DLB is the second most common type of degenerative dementia, accounting for 10% to 15% of cases. The core clinical features of DLB include fluctuating attention, recurrent visual hallucinations, and spontaneous parkinsonism, as well as cognitive impairment characterized by deficits of attention, executive functions (e.g., planning deficits), and complex visual abilities. Memory deficits are not inevitably present, particularly in the early stages. Fluctuations of cognitive function over minutes, hours, or days are a core feature and affect mainly the level of arousal.
DLB is characterized by nigrostriatal dopaminergic neurodegeneration, making dopaminergic imaging a potentially useful diagnostic tool in the differential diagnosis with AD ( Fig. 15-5 ). Low dopamine transporter uptake in the basal ganglia demonstrated by SPECT or PET has been included as a suggestive feature in the diagnostic criteria for DLB. On the contrary, its negativity does not exclude a clinical diagnosis of probable DLB; about 20% of probable DLB cases have a normal or inconclusive scan.
Numerous studies reported predominant medial occipital cortex hypoperfusion or hypometabolism in DLB patients compared with AD, with a parietotemporal reduction common to both the diseases. Occipital lobe hypometabolism differentiated patients with DLB from AD in both clinically diagnosed and autopsy confirmed cohorts.

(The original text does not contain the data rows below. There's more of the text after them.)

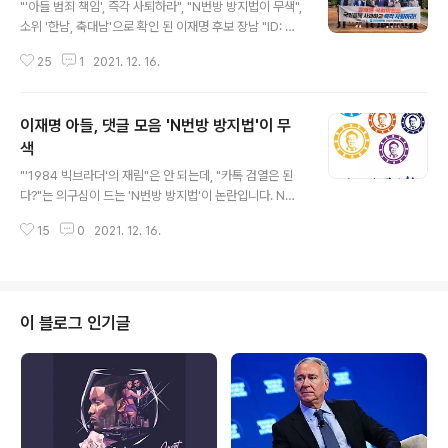
"'아들 범죄 책임', 즉각 사퇴하라", "N번방 방지법이 무색",
소위 '한남, 축대남'으로 확인 된 이재명 후보 장남 "ID: 이
기고싶다." '이동호 씨'가 "상습 도박", "외환법 위반 의
25
1
2021. 12. 16.
혹"도 모자라 '퇴폐 마사지업소'에서 '성매매'를 한 것이 아
니냐?는 '의혹이 제기'됐는데요. "아빠랑 대화를 자주 해서
'바르게 자랐다'"는 이동호 씨는 도박도 도박이지만, 여성
이재명 아들, 댓글 모음 'N번방 방지법'이 무
에 대한 분노 같은 게 있어 '여혐이 심각한 수준'으로 보입
니다. 이재명 후보 장남 이동호 씨가 온라인 포커 커뮤니티
색
글 내용
사이트 게시판에 마사지업소로 추정되는 후기에 따르면,
"'1984 빅브라더'의 재림"은 안 되는데, "카톡 검열은 된
"O코스" 등과 남자가 봐도 '역겨운 댓글'들로 비추어 볼 때
다?"는 의구심이 드는 'N번방 방지법'이 논란입니다. N번
'성매매'를 한 것이 아니냐?는 의구심이 드는 중입니다. 후
방을 방지하겠다는데, 정작 음란물 유포 경로로 지목되고
기에는 "관리사분들 마인드도 좋으셔서 기분도 좋..
15
0
2021. 12. 16.
있는 '텔래그램, 디스코드'는 법 적용을 받지 않는데요. 뿐
만 아니라, 같은 서비스라도 네이버는 비공개 카페에 N번
방 방지법에 따른 기술적·관리적 조치를 적용하지 않은 반
면, 카카오는 '다음(Daum)' 비공개 카페에 이 같은 조치를
적용하는 등 사업자간 기준도 들쭉날쭉으로 유독 '카카
이 블로그 인기글
오'와 '카톡'에 중점을 둔 법안입니다. "커뮤니티 게시글을
모니터·제한하는 건 헌법 21조의 언론의 자유를 심각하게
침해할 소지가 있고, 카카오톡 채팅방을 모니터링·제한하
는 건 헌법 18조의 통신의 비밀 보장에 위배된다."를 떠나,
① '축대남'으..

No clear signature pattern of cerebral atrophy associated with DLB has been established so far. Similar to AD, a diffuse pattern of global GM atrophy including temporal, parietal, frontal, and insular cortices may occur in DLB, but at the same time a pattern of cortical GM loss restricted to frontal and parietal lobes has also been reported. On the whole, several volumetric studies have not found significant or disproportionate occipital atrophy in DLB. A relatively robust MR finding in DLB is that of a relative preservation of the MTL when compared with AD of similar clinical severity. This finding is supported by a prospective MRI study with pathologic verification that found that MTL atrophy on MRI has a robust discriminatory power for distinguishing AD from DLB (sensitivity of 91% and specificity of 94%). Thus a relative preservation of MTL structures on CT or MRI supports a diagnosis of DLB in the consensus diagnostic criteria. Subcortical structural alterations in terms of putamen atrophy have been described in some cases of DLB relative to AD, whereas no significant atrophy was detected in the caudate nucleus. A pattern of relatively focused atrophy of the midbrain, hypothalamus, and substantia innominata, with relative sparing of the hippocampus and temporoparietal cortex, has been found in DLB compared to AD cases. Whether these findings can contribute to an early diagnosis remains unknown. Furthermore a substantial overlap between DLB and AD with regard to atrophy in these regions detracts from the usefulness of these markers in individual cases.